§ **Problem**
Task for the records below: copy exactly from the first line on, stopping once the line with "değiliz. Herhangi bir" is copied, and leave out the pictures.

___ Material provided ___

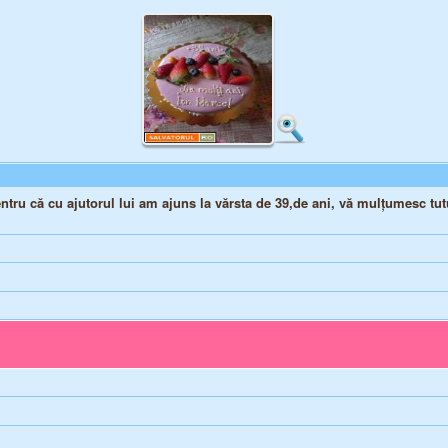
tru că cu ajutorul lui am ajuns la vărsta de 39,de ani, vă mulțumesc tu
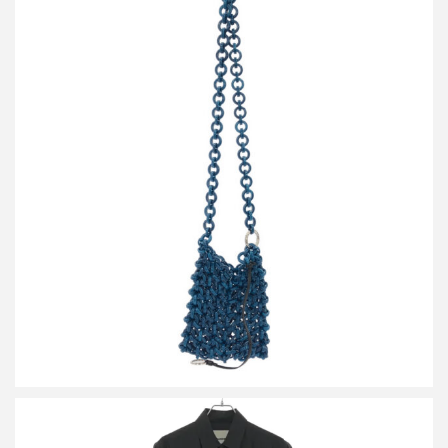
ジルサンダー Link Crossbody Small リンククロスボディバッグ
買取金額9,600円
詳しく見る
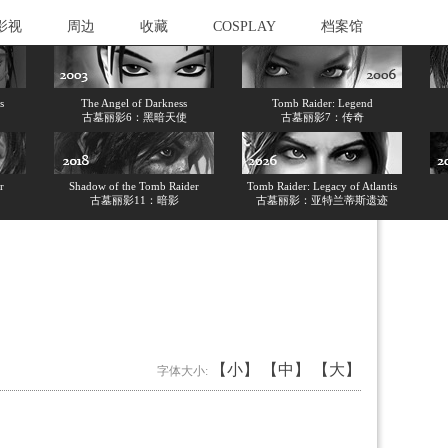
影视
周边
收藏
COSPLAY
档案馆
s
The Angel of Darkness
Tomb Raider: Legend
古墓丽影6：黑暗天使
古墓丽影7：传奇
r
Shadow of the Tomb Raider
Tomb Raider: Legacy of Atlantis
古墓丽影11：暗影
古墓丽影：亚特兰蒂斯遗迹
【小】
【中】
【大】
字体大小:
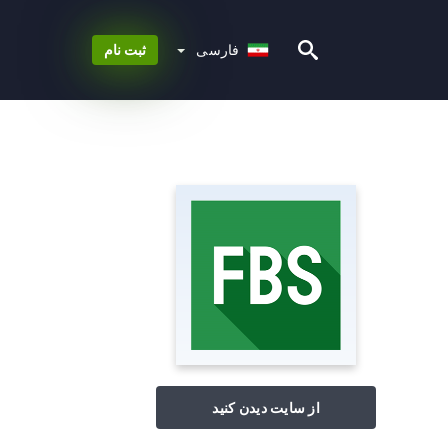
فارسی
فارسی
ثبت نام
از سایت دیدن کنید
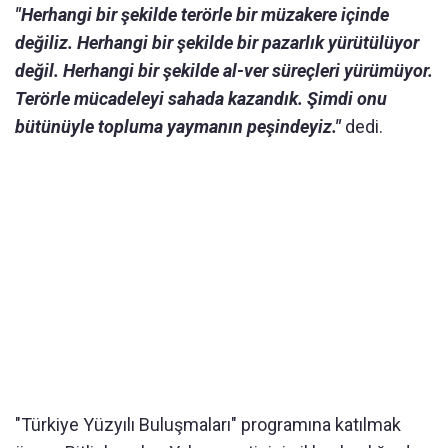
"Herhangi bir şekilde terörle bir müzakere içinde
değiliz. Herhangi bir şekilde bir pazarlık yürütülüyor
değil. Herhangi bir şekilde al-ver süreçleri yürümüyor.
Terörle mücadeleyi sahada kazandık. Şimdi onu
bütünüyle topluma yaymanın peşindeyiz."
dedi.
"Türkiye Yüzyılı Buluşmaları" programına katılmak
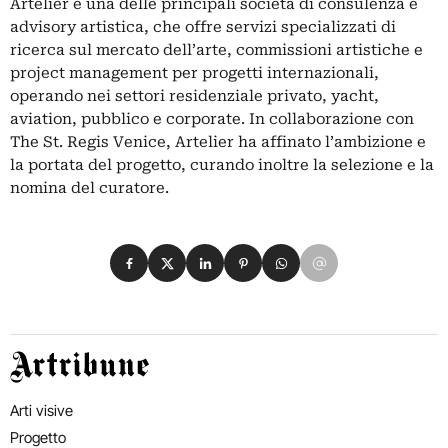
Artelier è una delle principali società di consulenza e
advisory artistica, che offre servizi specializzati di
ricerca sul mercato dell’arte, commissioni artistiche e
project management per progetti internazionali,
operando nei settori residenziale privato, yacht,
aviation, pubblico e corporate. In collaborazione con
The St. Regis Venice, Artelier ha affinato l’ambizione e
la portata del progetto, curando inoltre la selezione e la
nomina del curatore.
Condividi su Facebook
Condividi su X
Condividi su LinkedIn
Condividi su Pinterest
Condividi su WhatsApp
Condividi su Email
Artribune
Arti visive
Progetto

___

§ **Solution to the problem**
tru că cu ajutorul lui am ajuns la vărsta de 39,de ani, vă mulțumesc tu
ジルサンダー Link Crossbody Small リンククロスボディバッグ
買取金額9,600円
詳しく見る
影视
周边
收藏
COSPLAY
档案馆
s
The Angel of Darkness
Tomb Raider: Legend
古墓丽影6：黑暗天使
古墓丽影7：传奇
r
Shadow of the Tomb Raider
Tomb Raider: Legacy of Atlantis
古墓丽影11：暗影
古墓丽影：亚特兰蒂斯遗迹
【小】
【中】
【大】
字体大小:
فارسی
فارسی
ثبت نام
از سایت دیدن کنید
"Herhangi bir şekilde terörle bir müzakere içinde
değiliz. Herhangi bir şekilde bir pazarlık yürütülüyor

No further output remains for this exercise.